Muscular system - II

We gave a basic description of muscles and how they contract (Muscular system - part I)

We said that muscles are attached to bones through tendons, those attachment points are called origin and insertion:

1- Origin is the attachment to the bone less movable during the muscle contraction
2- Insertion is the attachment to the bone more movable during the muscle contraction

Do you see?
The biceps (i like to use them as example eheheh!!) have 2 origins in the bones in the shoulder area and 1 insertion on the radius bone in the forearm.
The gastrocnemius (one of your calf muscles) has the origin on the femur bone (the thigh bone) and the insertion on the calcaneus bone.

When the muscle contracts it will become shorter bringing nearer the attached bones resulting in flexion of the arm at the elbow in the first case, extension of the foot (technically this is called plantar flexion) in the second.

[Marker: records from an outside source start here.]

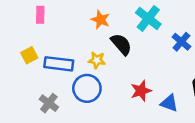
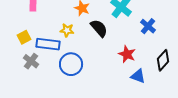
yellow star: (97, 60) -> (67, 30), moved
red star: (141, 91) -> (127, 54), moved, turned -30
gray cross: (49, 103) -> (31, 61), moved

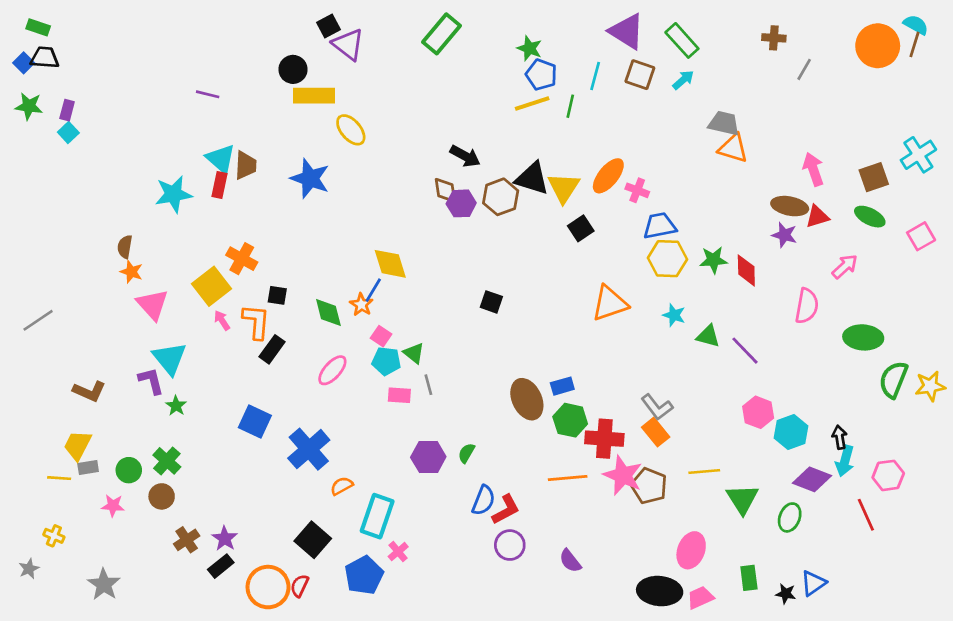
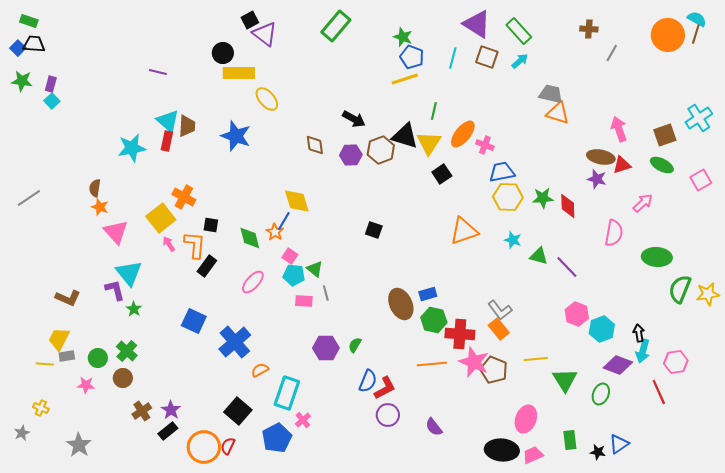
green line: (570, 106) -> (434, 111), moved
brown diamond: (445, 190) -> (315, 145), moved
gray line: (38, 320) -> (29, 198), moved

Let's make friendship with our body! Take your right biceps with the left hand, can you feel the soft middle part? That's the belly of the muscle! It will be easy to follow all its shape up and down, can you? Going up towards the shoulder at a point you will lose it, there is the deltoid and the biceps will dive under! Now go down toward your inner elbow... can you feel that at a point the belly becomes smaller and harder? That's the tendon! And then it goes down to attach to your forearm... you are in the insertion area!
Now try your hamstrings, the muscles on the back of the thigh! They are a group of 3, all originating at your ischial tuberosities (those 2 bones you can touch under your buttocks! We call sitting bones because you should sit on them pointing straight down, maybe a little on the anterior side!).
Sit on your chair and touch behind your right knee bent 90°, can you feel that hard stuff? Try twisting only the lower leg to the right side and then to the left side, you will feel them more! They're the tendons, you can touch one on the right external side (lateral side - biceps femoris tendon) and 2 on the left internal side (medial side - at the beginning they seem 1 but touching accurately you can feel the big semimembranosus tendon and the smaller semitendinosus tendon!)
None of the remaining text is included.